For several weeks, notions of writing in this blog have danced through my consciousness frequently. Watching TV - "I should blog this." Listening to the radio - "I should blog that." Reading a book - "I should really blog this." But there has been no blogging for a month.
"Whycom?" as one of my toddlers used to ask me.
Here is the truth. The world has been too depressing to blog about.
Yes, I know that there are pundits out there blogging about all sorts of important socially aware and policitically with-it topics, but I'm not interested in them. I don't know enough about most areas to pass myself off as an expert - which doesn't stop some people, I realize - and I don't want to take the time to become an expert in most of them. Politically, I figure I'm screwed - because I'm one of those scary liberals - so why bother. In most political arenas nobody is listening to anybody else anyway, so your either talking to yourself or talking to the choir. Or preaching at the enemy.
Hurricane Katrina is a topic that stirred profound thoughts and feelings in me. I sat on my couch watching TV and crying like I haven't done since 9/11. And wondered at the palpable stupidity of our public officials in the face of absolute misery, terror and degradation. I especially liked the interview with one of the Michaels (see, that's why I'm not pundit material, I can't remember these important details) who was adamantly denying the existence of stranded, desperate people at the convention center when I had been watching live footage from the convention center with exactly those people in it for several hours.
But this one has been hammered to death already. It was unexcusably callous, and stupid politics for sure, and he deserved to get hoisted on that petard. But everyone else is hoisting and I can't see where my petard makes much difference.
All of Katrina was like that for me. What words of mine were adequate?
I do have some personal involvement in the events. My son and his fiance lived in New Orleans. In fact, they moved there exactly one month before the storm hit, on July 29th. It was an ill-fated month from the start, with everything that could go wrong, going wrong. Just when the problems seemed straightened out and Nick was about to start classes at Tulane for his Junior year, comes Katrina.
At the time, I didn't feel much like talking about that either.
I have simply had an aversion to my blog for the past month because things have been too depressing to write about. (Oh, and I was out of town and incomputicado for a week in Montana.)

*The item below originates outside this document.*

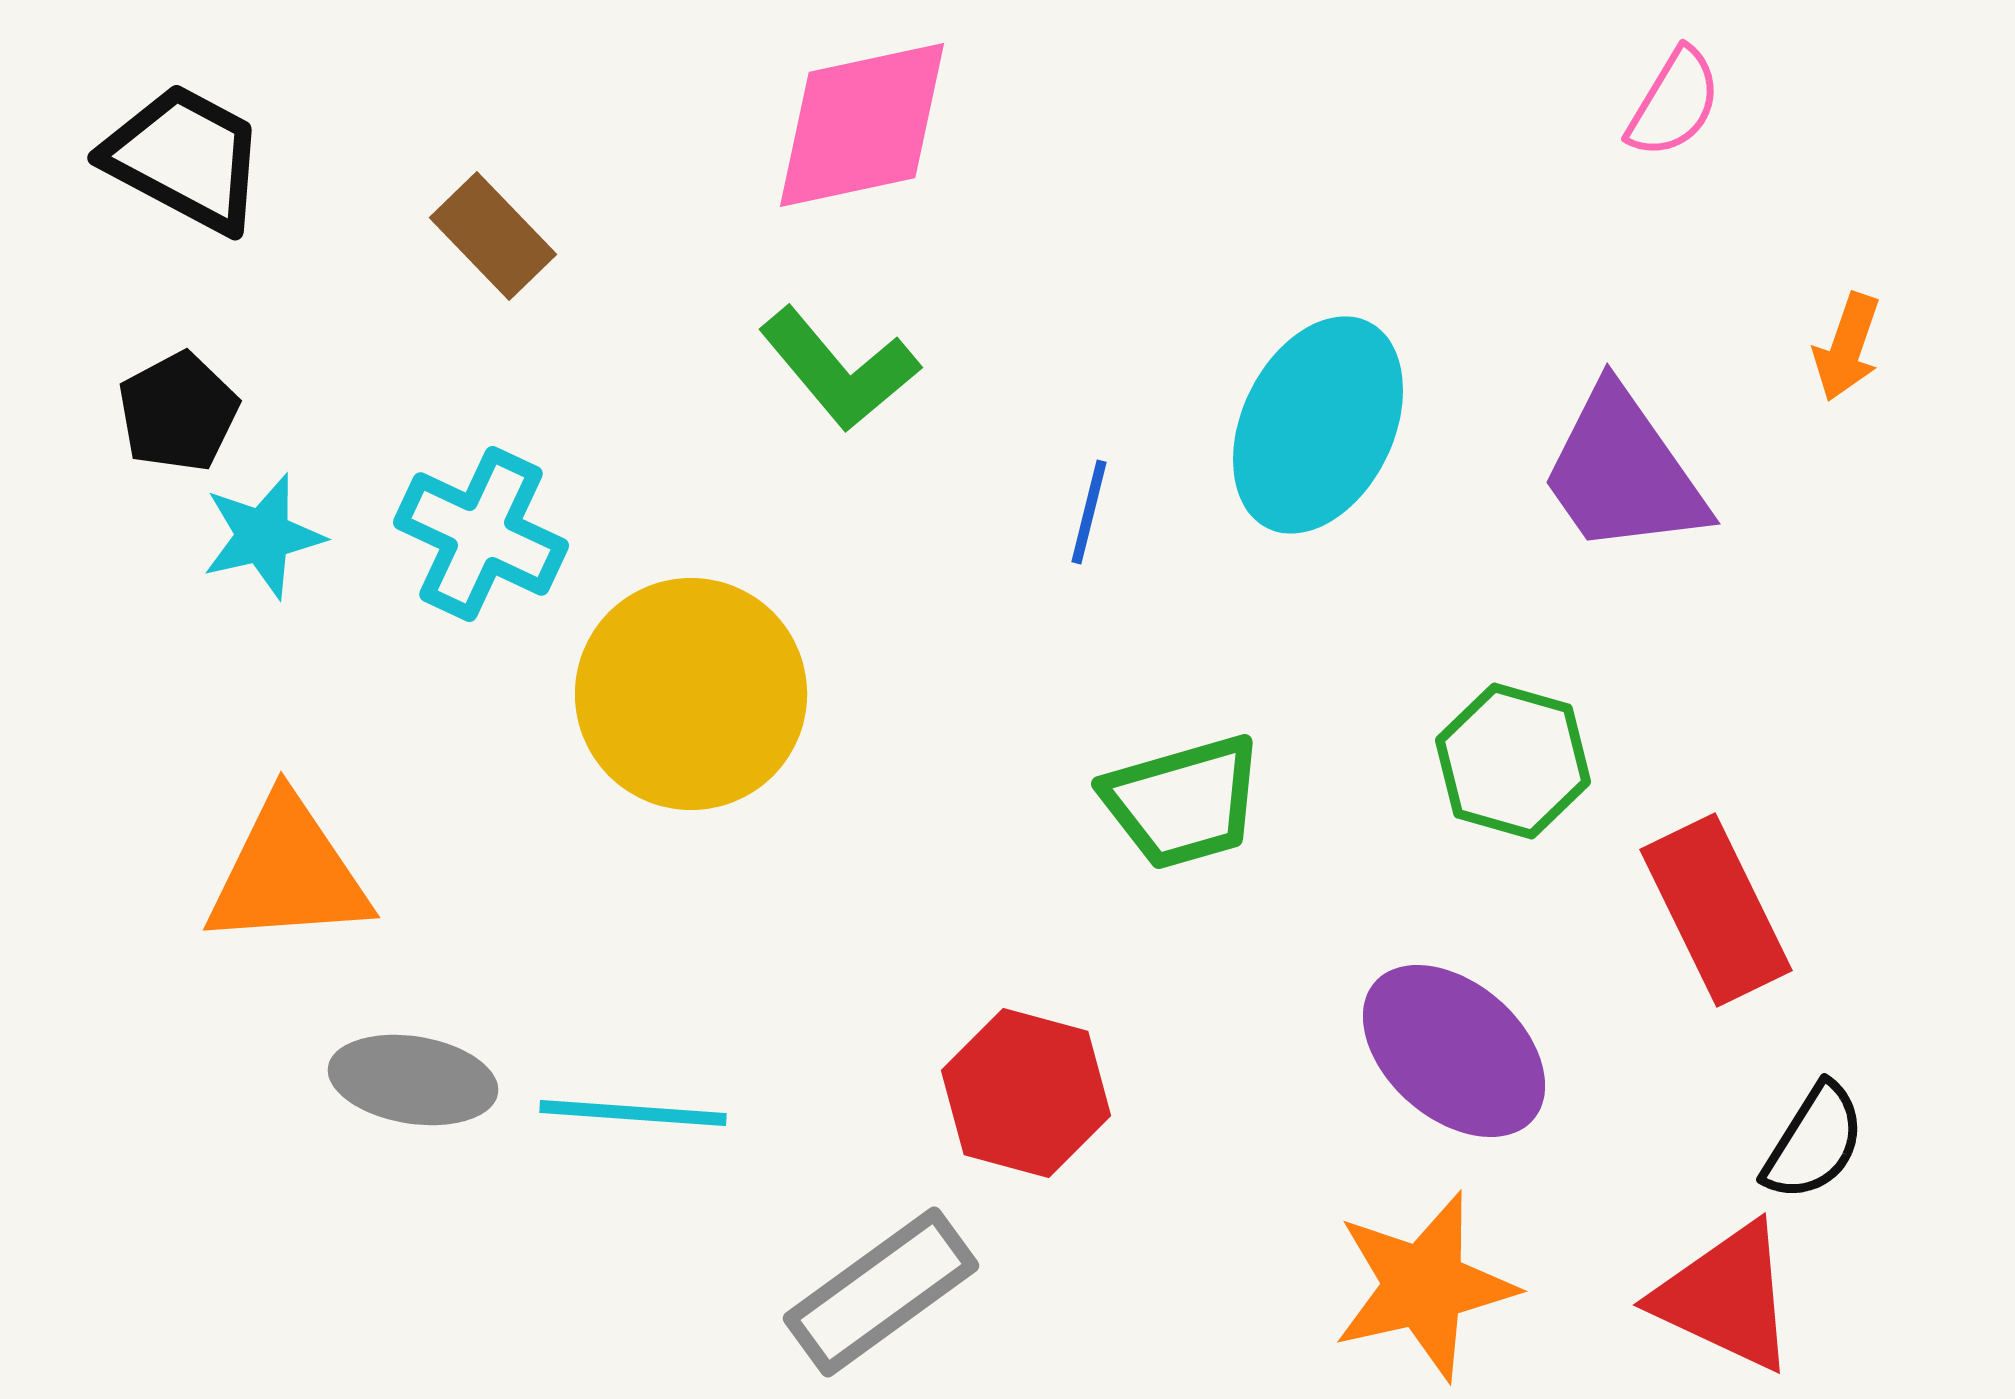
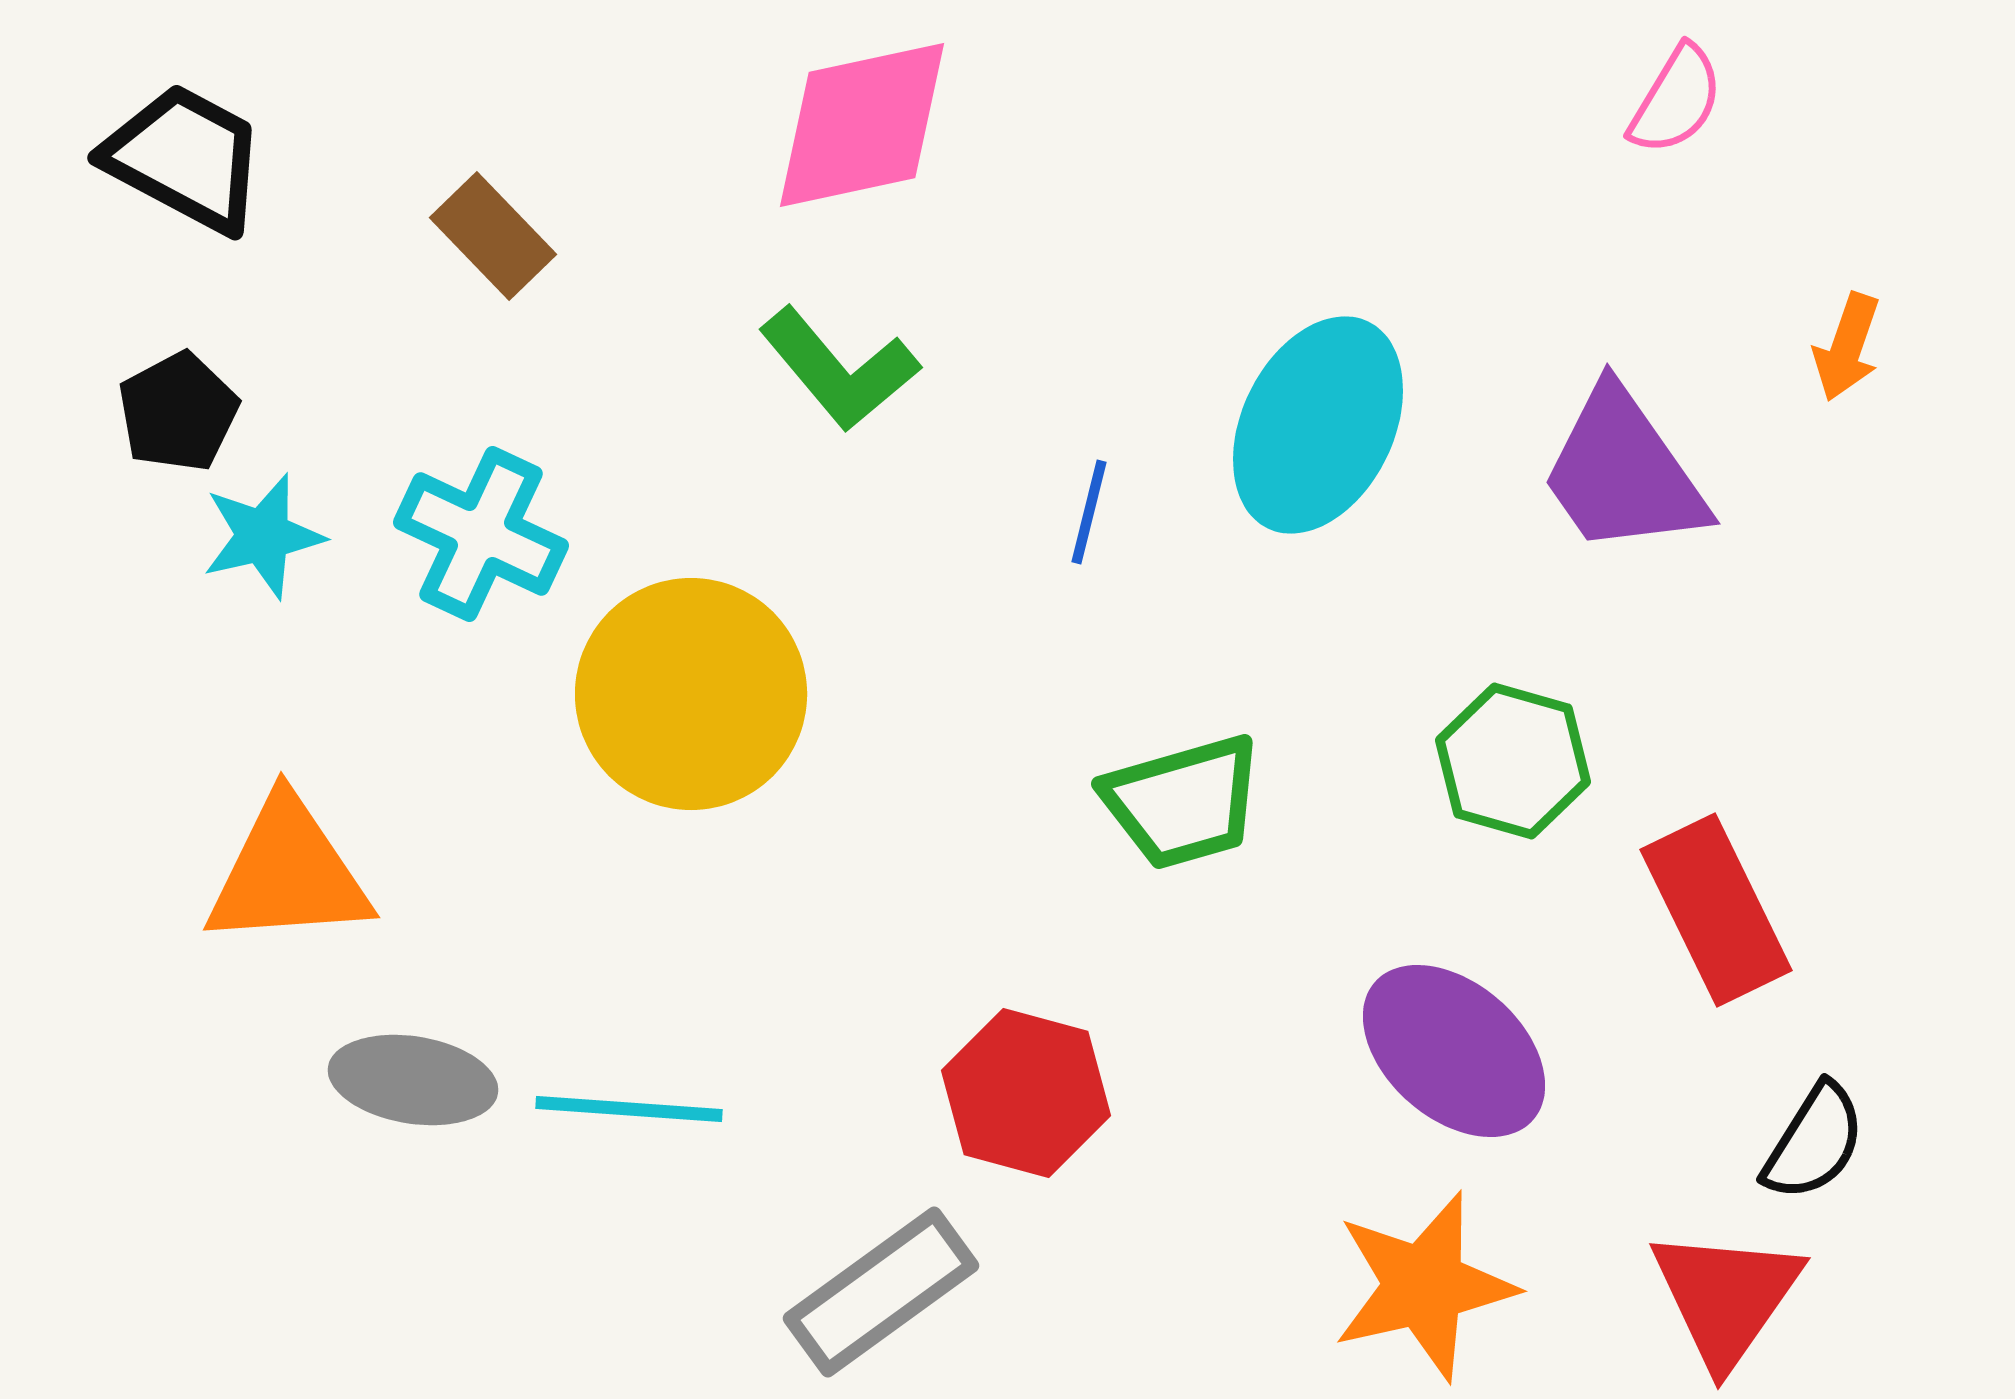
pink semicircle: moved 2 px right, 3 px up
cyan line: moved 4 px left, 4 px up
red triangle: rotated 40 degrees clockwise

But I conquered the block! And how, you might ask? By having an absolutely exciting and thrilling moment in my life approaching which has raised me from my doldrums and started my fingers flying over the keyboard again.
My play is premiering on September 30. All the kinks have been worked out. All the little disappointments smoothed over. The cast seems terrific from the two rehearsals I've attended. The director is very competent and cares about the play. The posters are printed and absolutely beautiful. I would like to kiss their graphic designer whoever she or he may be. I'll see if I can post it here. My friends say they are going to attend. I probably don't have enough friend to sell out six shows, but I'm working every angle I can think off.
Tonight I sent about fifty e-mails and another 25 faxes to media contacts. And I did a good job, too, personalizing everyone that needed a special touch. It took all weekend and more if I count collecting and screening the names. I had guidance on the press release from my friend Maggie Hawkins, who is a super-professional PR person. Maybe I should post the press release, too. I'll think about that.
I have been eating sleeping and drinking the play for the last two weeks and it has finally lifted me far enough out ot the social-political morass to want to write in my blog again. How nice!
Actually, I can't go to bed so I may as well work on this post. I have a long list of faxes queued up and running through my computer. I can't go to bed until they're done.
But I think I'll go see if I can upload the poster and maybe some other stuff. My husband took a really nice publicity photo of me for the playbill. Michael takes better pictures of me than anyone else in the world. Do you think it's cuz' he loves me? I do.
"Smile and the whole world smiles with you," the old song says. Well there must be a lot of cheerful people out there lately, because I'm grinning most of the time. Hope it lasts a while.